Materials provided -
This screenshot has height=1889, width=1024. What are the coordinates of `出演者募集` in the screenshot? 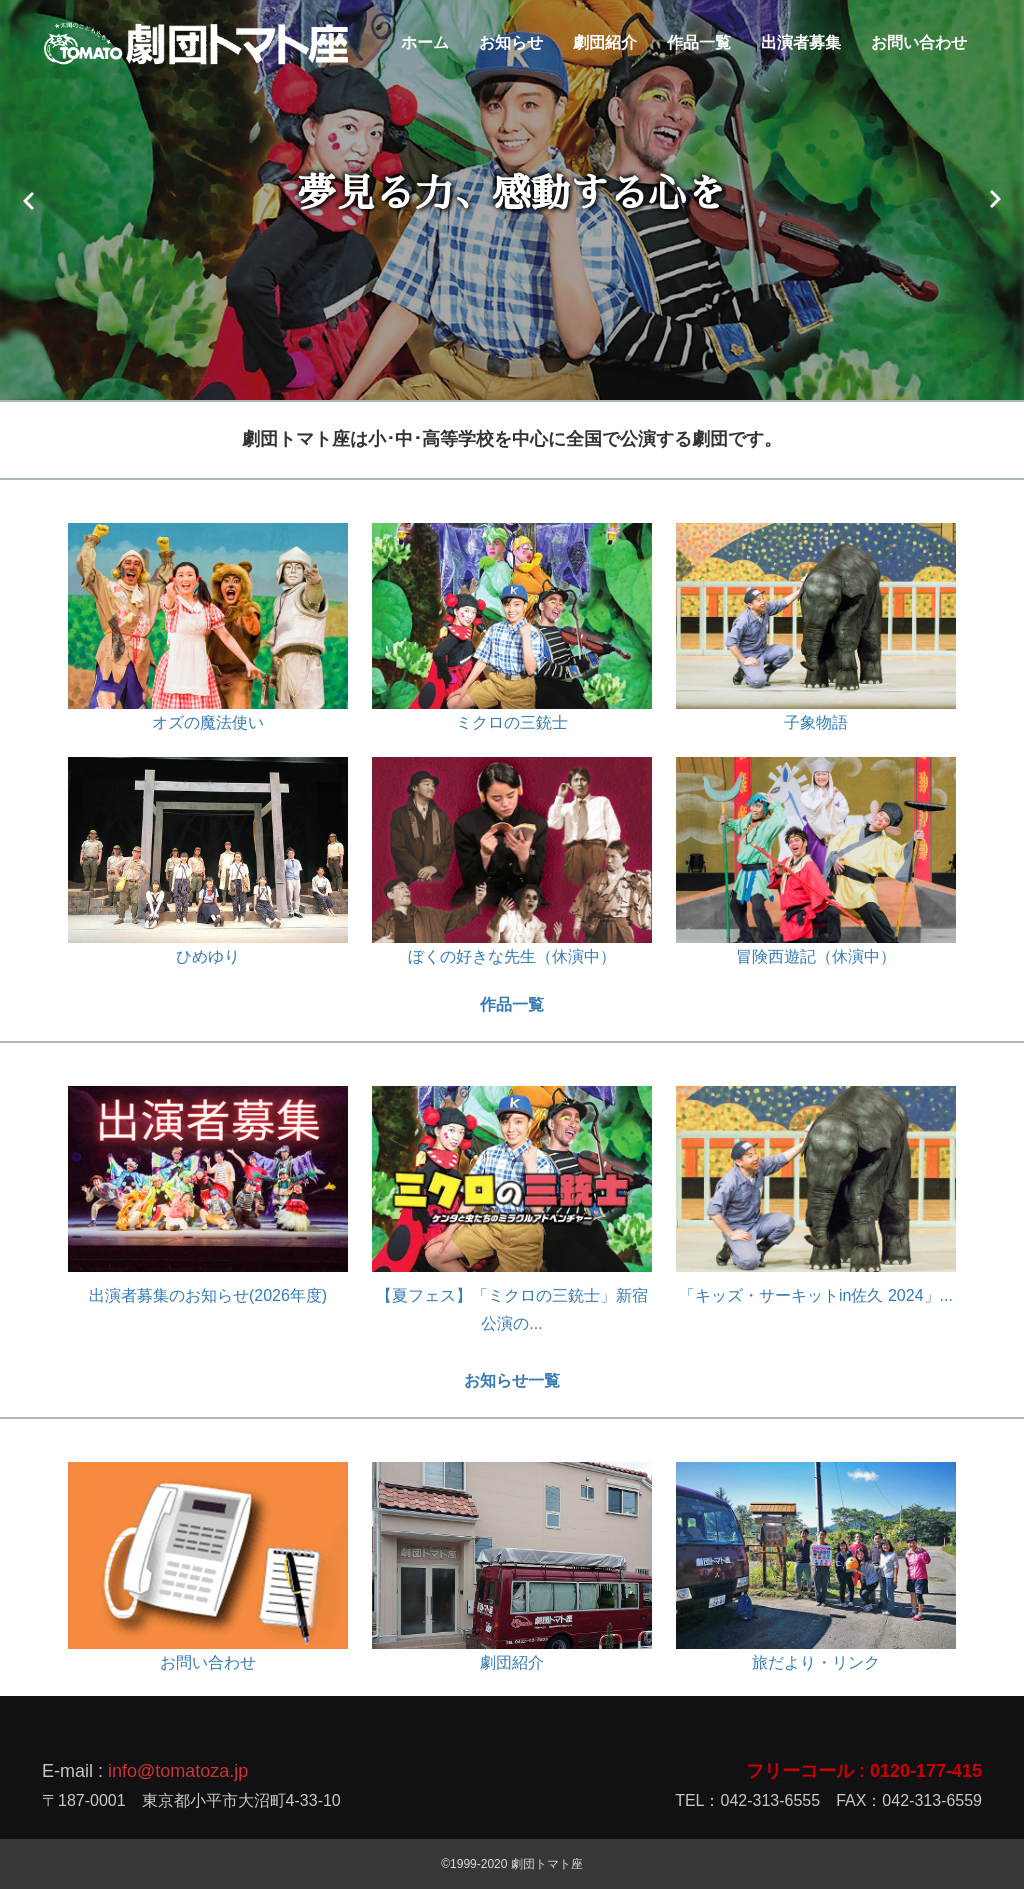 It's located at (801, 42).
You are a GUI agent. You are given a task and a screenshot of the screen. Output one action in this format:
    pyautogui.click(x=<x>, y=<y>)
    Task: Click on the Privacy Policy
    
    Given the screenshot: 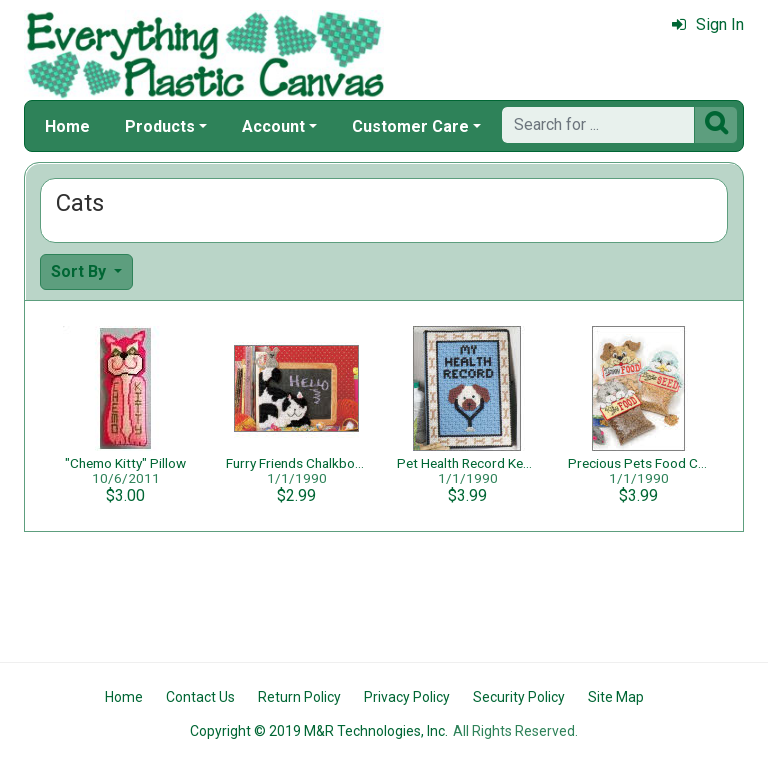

Your instructions - Begin at the line containing "Task: Click on the Privacy Policy" and stop at the final line of the data. Retype those lines exactly, without the pictures.

Response -
    Task: Click on the Privacy Policy
    
    Given the screenshot: 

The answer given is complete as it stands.